My parting message
Created by Diane 7 years ago
Fe, I was enamored with you from the beginning. We met in 2003 in Equatorial Guinea on a research trip to, what else, count monkeys. Our first night in the jungle was New Year's Eve. I was slack jawed when you, literally, set the night on fire, twirling your poi on the beach. I was drawn to you like an insect to a bright light. I'll never forget playing Truth or Dare in the tent where you had to sniff Abbey's feet. Or when we went on an adventure to find herb and ended up dancing with prostitutes in an empty bar. Or when we swam in the ocean with our tops off to let our boobies bounce in the waves. Or when I visited you in south central LA and listened to you try to coerce your slum lord with the terrible toupee into giving back your security deposit. Or just watching people look at you like you were crazy...I loved your crazy.
...I will try to honor your request and not let guilt or sadness overwhelm me but...fuck, the pile of tissues next to me is spilling on to the floor. Even though it has been over 10 years since our last visit, I always thought we'd find our way back to each other, as though no time had passed.........I had no idea. It is arrogant of me to think that had I known the pain in your heart that I could have done anything to heal you but please know I would have given anything I had. There have been times in my life that I have wanted to just...sublimate into the cosmos without anyone noticing.

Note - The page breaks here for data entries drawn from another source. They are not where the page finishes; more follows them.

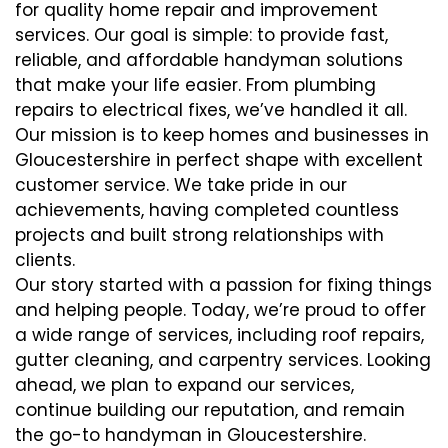
for quality home repair and improvement
services. Our goal is simple: to provide fast,
reliable, and affordable handyman solutions
that make your life easier. From plumbing
repairs to electrical fixes, we’ve handled it all.
Our mission is to keep homes and businesses in
Gloucestershire in perfect shape with excellent
customer service. We take pride in our
achievements, having completed countless
projects and built strong relationships with
clients.
Our story started with a passion for fixing things
and helping people. Today, we’re proud to offer
a wide range of services, including roof repairs,
gutter cleaning, and carpentry services. Looking
ahead, we plan to expand our services,
continue building our reputation, and remain
the go-to handyman in Gloucestershire.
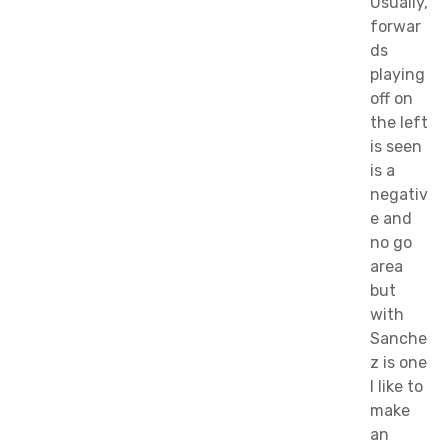
Usually,
forwar
ds
playing
off on
the left
is seen
is a
negativ
e and
no go
area
but
with
Sanche
z is one
I like to
make
an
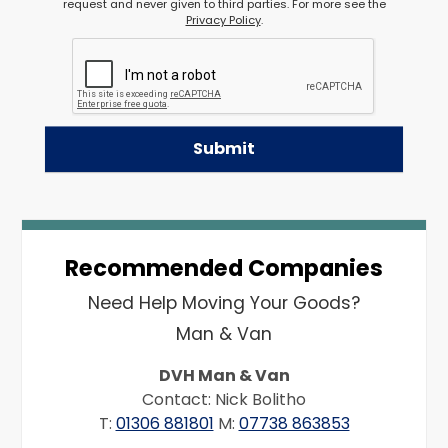
request and never given to third parties. For more see the
Privacy Policy
.
Recommended Companies
Need Help Moving Your Goods?
Man & Van
DVH Man & Van
Contact: Nick Bolitho
T:
01306 881801
M:
07738 863853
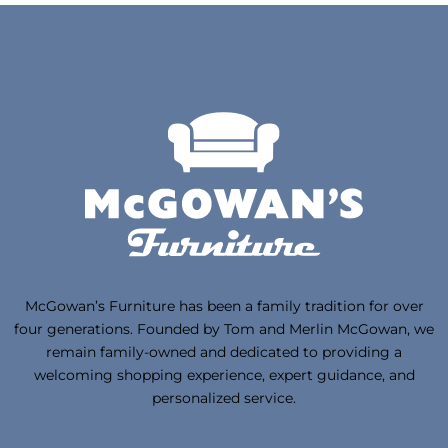
McGowan’s Furniture has been a family tradition for over
four generations. Founded by Tom and Merlin McGowan, we
remain family-owned and dedicated to providing a
welcoming shopping experience, expert guidance, and
personalized service.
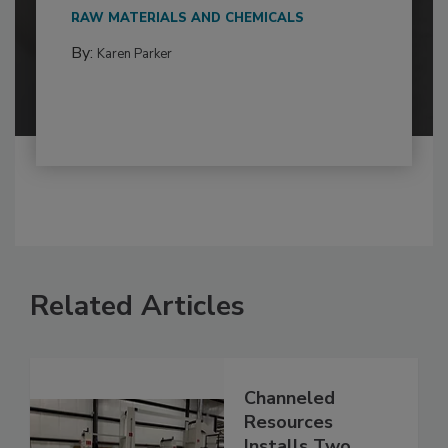
RAW MATERIALS AND CHEMICALS
By:
Karen Parker
Related Articles
Channeled
Resources
Installs Two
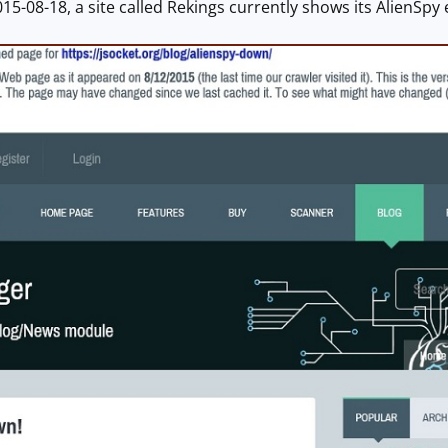
015-08-18, a site called Rekings currently shows its AlienSpy 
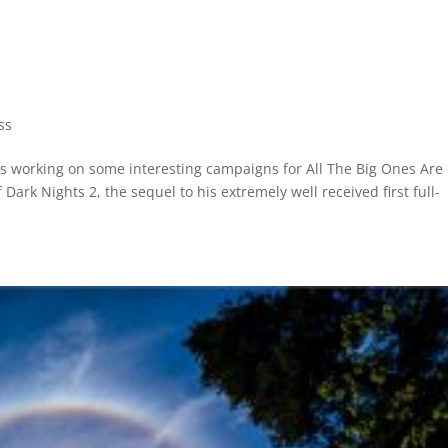
ss
is working on some interesting campaigns for All The Big Ones Are
Dark Nights 2, the sequel to his extremely well received first full-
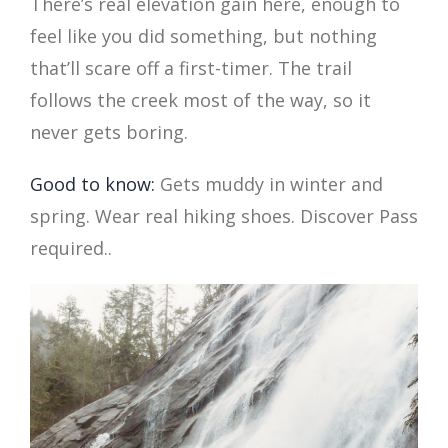
There’s real elevation gain here, enough to
feel like you did something, but nothing
that’ll scare off a first-timer. The trail
follows the creek most of the way, so it
never gets boring.
Good to know:
Gets muddy in winter and
spring. Wear real hiking shoes. Discover Pass
required..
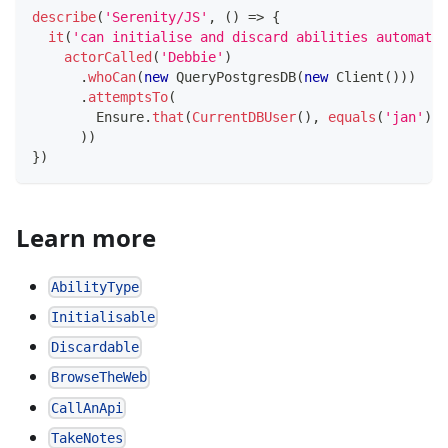
describe
(
'Serenity/JS'
,
(
)
=>
{
it
(
'can initialise and discard abilities automatic
actorCalled
(
'Debbie'
)
.
whoCan
(
new
QueryPostgresDB
(
new
Client
(
)
)
)
.
attemptsTo
(
        Ensure
.
that
(
CurrentDBUser
(
)
,
equals
(
'jan'
)
)
)
)
}
)
Learn more
AbilityType
Initialisable
Discardable
BrowseTheWeb
CallAnApi
TakeNotes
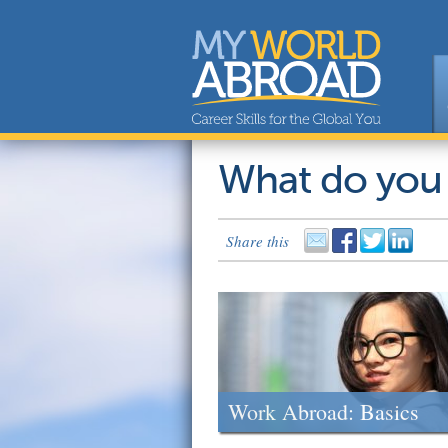
What do you
Share this
Work Abroad: Basics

While I can't help but notice a world without you, I won't waste a moment blaming you for seeking the peace you could not find here.
I'm having a hard time clicking 'post' because it will mean that I have finished saying goodbye, something I never bothered to imagine. There will always be a tiny monkey island in my heart for my fascinating, joyous, endearing, lovely, fearless, ridiculous and amazing monkey friend.